New York

“Slide Show,” Judy Pfaff

Artists Space

Although I arrived late, I saw most of the special slide show of galleryless New York artists put on by Artists Space. The audience of about 150 artists, dealers, critics, and curators all sat slack jawed as the slides flicked by. We saw 440 slides in an hour, two per artist in the time it took to say each’s name. No one in the crowd that I saw took notes, and no one asked that the presentation be held up for a closer examination of particular slides.

Lots of interesting stuff flashed by, and a lot of academic hackwork. But then the slides were presented in such a depressing rapid-fire there was no real chance that the work would be seen. All the subtle painting was lost. For all I know, work by Brice Marden or Jules Olitski could have whipped by without notice, but then that stuff takes time to see. The presentation was a rough reminder of just how many artists there are around here, and there are surely many more than the 220 with slides in the Artists Space file.

If there had been a chance for the audience members to interrupt, or have slides held out for later inspection, the commitment they’d made to come in the first place might logically have extended the evening into an all-nighter. As it was, the presentation was simply pro forma and a waste of time.

Perhaps some of those who attended will come back to browse through the four-drawer file at leisure (I know I will). But even then it’s not adequate. Slides can never stand for work, and going through the file can never substitute for visiting artists’ studios.
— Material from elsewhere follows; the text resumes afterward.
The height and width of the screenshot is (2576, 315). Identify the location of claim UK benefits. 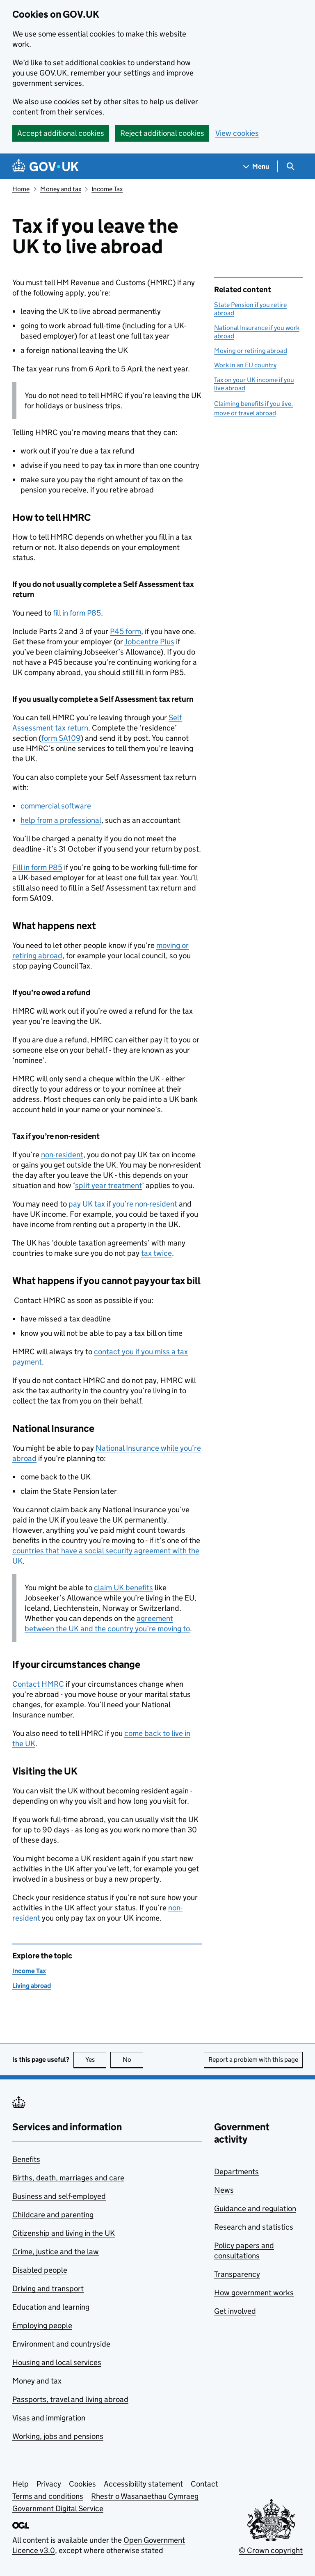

After this numbing display, I stumbled toward light (moving past some laminated wooden animals on the floor, and some rural Realist paintings on the walls), into the gallery’s back room. Three walls there had been made over into an environment by Judy Pfaff, a veritable encyclopedia of au courant abstract sculptural and pictorial incident. “Modernist madness!” I cried, the slide show fresh in my mind. But it’s okay. There are no surprises in her vocabulary of forms, nor in the materials she uses—light bulbs, wire, chunks of wood, canvas, paper—but it’s a gutsy synthesis, and it throws some problems into relief.

The current renaissance of De Stijl and Russian avant-garde forms (“revisionist Constructivism,” Joseph Masheck called it) in painting and sculpture abjures the strident attitudes and moral fervor that marked those earlier movements. Ours is more an abstraction of uncertainty, and the forms on Pfaff’s walls are tentative to the point of pathos. She hasn’t the confidence to round out a circle or sharpen a rectangle; she doesn’t declare form, she intimates it. This is nota shortcoming, it is a choice to substitute nuance and wit for the bold visual statement. The sculptural elements in Pfaff’s environment—which are by nature declarative forms—are all quite small, as are her cuts into the wall. These same miniature elements contain all the strong colors. On the walls, she ventures only pastels and pencil marks.

Many abstract artists have taken on the wall itself. It is inevitable that they should do so, just as painting and sculpture inevitably leave their marks on the architecture of their time. Recently, this engagement has been undertaken in assertively systemic terms, indicating, I think, a latent impulse toward architecture. Pfaff’s wall, however, is not systemic but episodic. Her markings seem ill at ease without a canvas to bound them. Pfaff freely records her hesitancy—which is not the same as naiveté—as if to imply that the work should not have been made. Her environment seems overly bold. It belies a venturesomeness that is compelling because it is so fragile.